Well, maybe it's not all that dramatic.
Now, close to 10,000 miles later, it's down more in the front. Or really, the frame is coming up at the front.
Laying on the frame are: plastic tarp 'weather proof' sheet, 2x2 lumber and 3/4 plywood decking, then the 2x2 frame walls. The 2x2 floor and plywood decking were rotted just in the first foot or two, a little more so on the left side where the water pump is located.
Note the divot on the front kneewall hitting the front of the frame, and notching out the siding. The front kneewall does not sit on the floor or carry any weight, it more hangs between the side walls. So the notch shows how much the corners are bouncing down over the frame, as much as 2 inches.
|Elliot scraping off the old corner trim caulk.|
Some will say that traditional construction el-cheapo wood framed with aluminum siding camper construction is not classy or solid enough. But being able to fix it easily is a great feature, even if we can't get into one of those high dollar campgrounds that require a late model class A's. There we go, we're riff-raff, keep us out!
Remove the corner trim strips. Remove the front lower section of siding on each side, cutting it inconspicuously below a door or hatch. Remove the lowest front section, and roll up the next higher front section too.
We supported the frame on blocks a little further back from the front of the trailer, where the next frame ear sticks out. Once supported there, releasing the tongue jack and front leveling jacks, the front of the frame dropped back down to it's original location relative to the wooden camper body.
Remove the rotted wood framing back to solid wood. Weave and stich in new framing.
Inboard of the outer floor frame 2x2, I inserted a 7 foot long 2x2 all the way back to the next frame ear, sistered to the original with big screws.

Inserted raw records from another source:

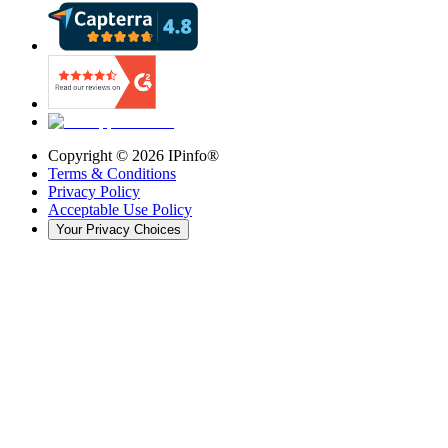
Copyright ©
2026
IPinfo®
Terms & Conditions
Privacy Policy
Acceptable Use Policy
Your Privacy Choices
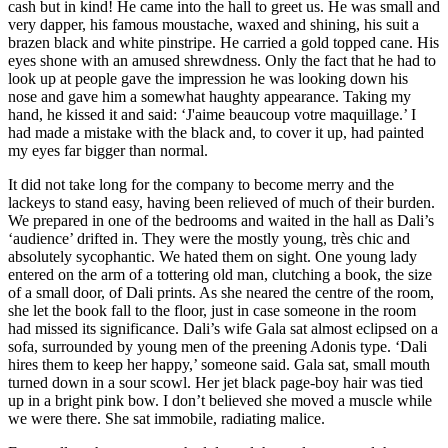
cash but in kind! He came into the hall to greet us. He was small and
very dapper, his famous moustache, waxed and shining, his suit a
brazen black and white pinstripe. He carried a gold topped cane. His
eyes shone with an amused shrewdness. Only the fact that he had to
look up at people gave the impression he was looking down his
nose and gave him a somewhat haughty appearance. Taking my
hand, he kissed it and said: ‘J'aime beaucoup votre maquillage.’ I
had made a mistake with the black and, to cover it up, had painted
my eyes far bigger than normal.
It did not take long for the company to become merry and the
lackeys to stand easy, having been relieved of much of their burden.
We prepared in one of the bedrooms and waited in the hall as Dali’s
‘audience’ drifted in. They were the mostly young, très chic and
absolutely sycophantic. We hated them on sight. One young lady
entered on the arm of a tottering old man, clutching a book, the size
of a small door, of Dali prints. As she neared the centre of the room,
she let the book fall to the floor, just in case someone in the room
had missed its significance. Dali’s wife Gala sat almost eclipsed on a
sofa, surrounded by young men of the preening Adonis type. ‘Dali
hires them to keep her happy,’ someone said. Gala sat, small mouth
turned down in a sour scowl. Her jet black page-boy hair was tied
up in a bright pink bow. I don’t believed she moved a muscle while
we were there. She sat immobile, radiating malice.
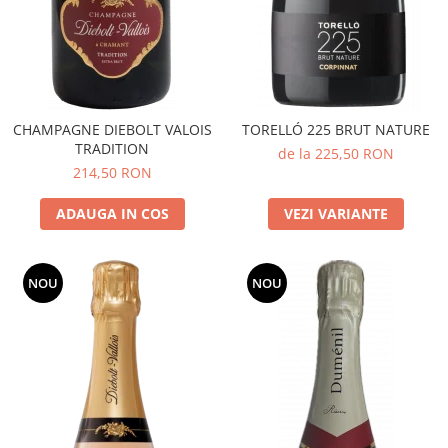
CHAMPAGNE DIEBOLT VALOIS
TORELLÓ 225 BRUT NATURE
TRADITION
de la 225,50 RON
214,50 RON
ADAUGA IN COS
VEZI VARIANTE
NOU
NOU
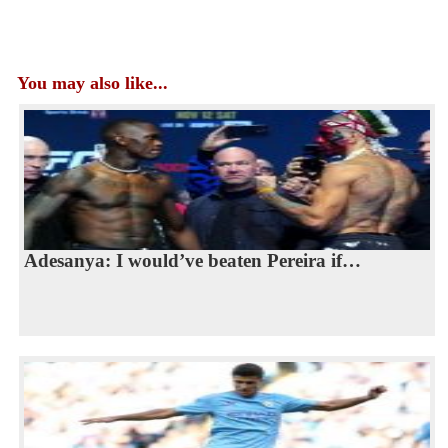
You may also like...
Adesanya: I would’ve beaten Pereira if…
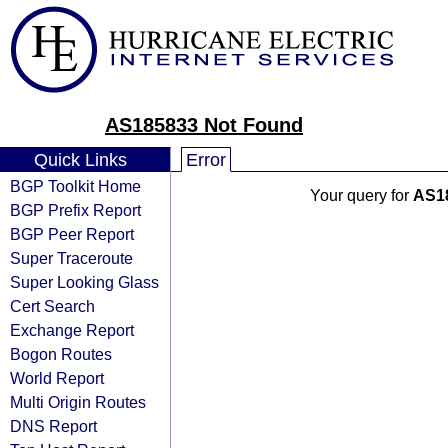
AS185833 Not Found
Quick Links
Error
BGP Toolkit Home
Your query for
AS1
BGP Prefix Report
BGP Peer Report
Super Traceroute
Super Looking Glass
Cert Search
Exchange Report
Bogon Routes
World Report
Multi Origin Routes
DNS Report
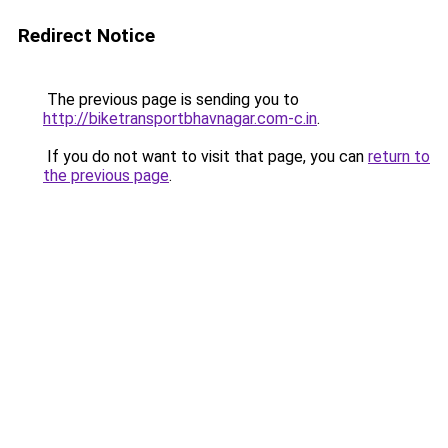
Redirect Notice
The previous page is sending you to
http://biketransportbhavnagar.com-c.in
.
If you do not want to visit that page, you can
return to
the previous page
.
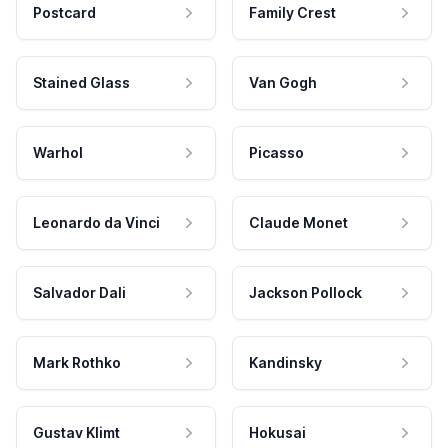
Postcard
Family Crest
Stained Glass
Van Gogh
Warhol
Picasso
Leonardo da Vinci
Claude Monet
Salvador Dali
Jackson Pollock
Mark Rothko
Kandinsky
Gustav Klimt
Hokusai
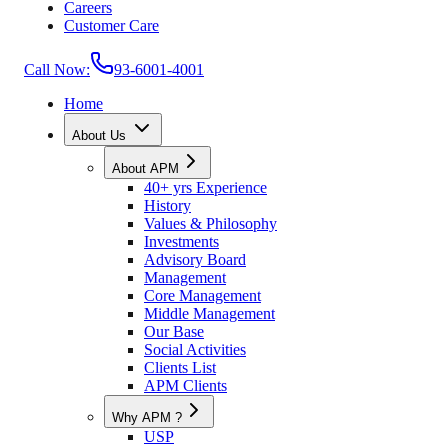
Careers
Customer Care
Call Now:
93-6001-4001
Home
About Us
About APM
40+ yrs Experience
History
Values & Philosophy
Investments
Advisory Board
Management
Core Management
Middle Management
Our Base
Social Activities
Clients List
APM Clients
Why APM ?
USP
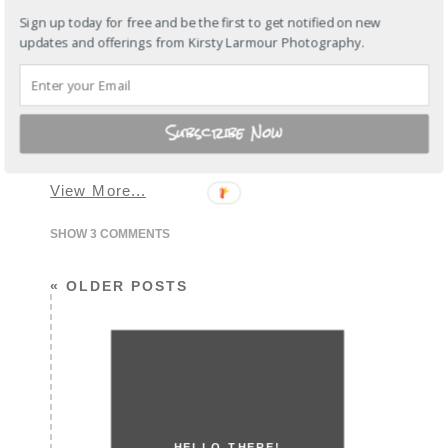
Sign up today for free and be the first to get notified on new
I admit it, my Hong Kong friends have
updates and offerings from Kirsty Larmour Photography.
the most gorgeous kids…. and the
funny thing about this session was that
Miss Alessia is quite a firecracker and
didn’t sit still, at all…. or at least we
thought she didn’t… Proved us wrong
Subscribe Now
huh? I loved spending time with you
guys on our trip, this…
View More...
SHOW
3 COMMENTS
« OLDER POSTS
HELLO THERE!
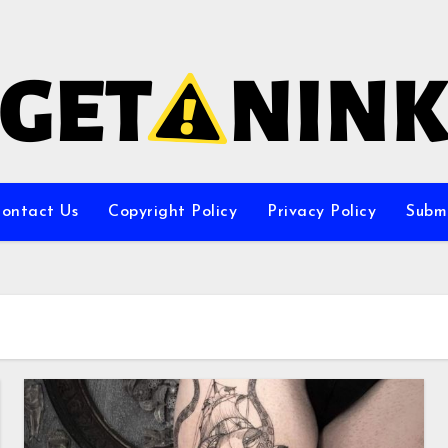
ontact Us
Copyright Policy
Privacy Policy
Subm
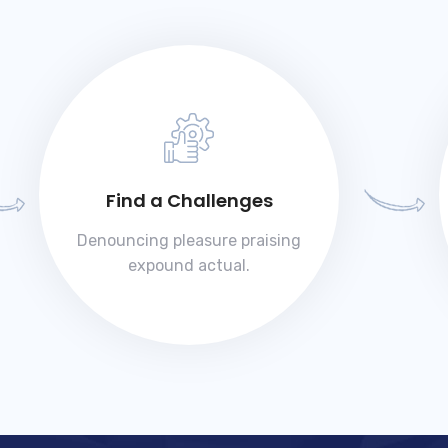
Find a Challenges
Denouncing pleasure praising
expound actual.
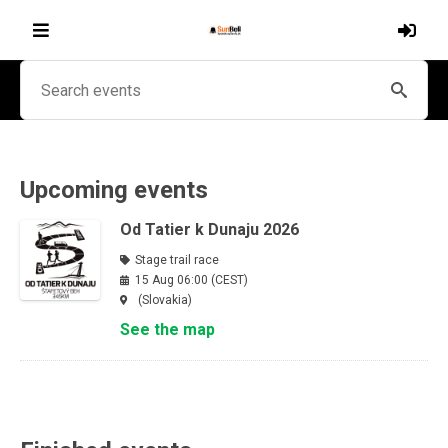
Upcoming events
Od Tatier k Dunaju 2026
Stage trail race
15 Aug 06:00 (CEST)
(Slovakia)
See the map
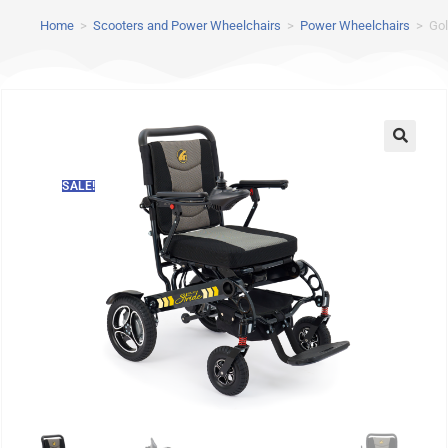
Home
>
Scooters and Power Wheelchairs
>
Power Wheelchairs
>
Gol
SALE!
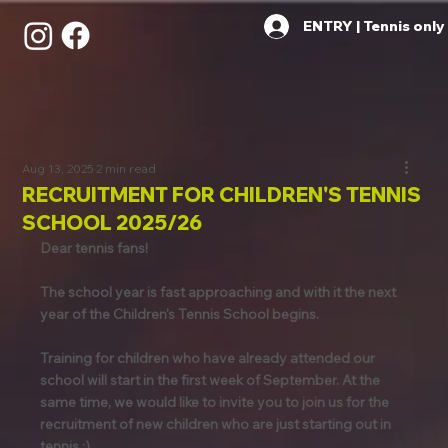
ENTRY | Tennis only
Aug 13, 2025
2 min read
RECRUITMENT FOR CHILDREN'S TENNIS
SCHOOL 2025/26
Dear tennis fans!
The school year is fast approaching and with it the next 
year of the Children's Tennis School begins.
Training for children who have already attended our 
school will start in the first week of September. At the 
same time, we would like to invite you to join us for the 
recruitment of new children who are just starting out in 
tennis :)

Now this wood frame construction does have one limitation; the half dozen 2x2's and some 1x2's did set me back a substantial almost 15 bucks.
The finishing washers are worth using with the deck screws to avoid splitting, and I did get to use those nice 4 inch roofing screws from home. (Thanks Dad).
|A 5/16" bolt from the bottom and a tee nut in the frame, similar to the original carriage bolt at each ear on the frame, holding the floor to the frame.|
|Just about ready for insulation and closing back up.|
Put back the fiberglass insulation, close up the siding, re-install and caulk the corner J-strip trim.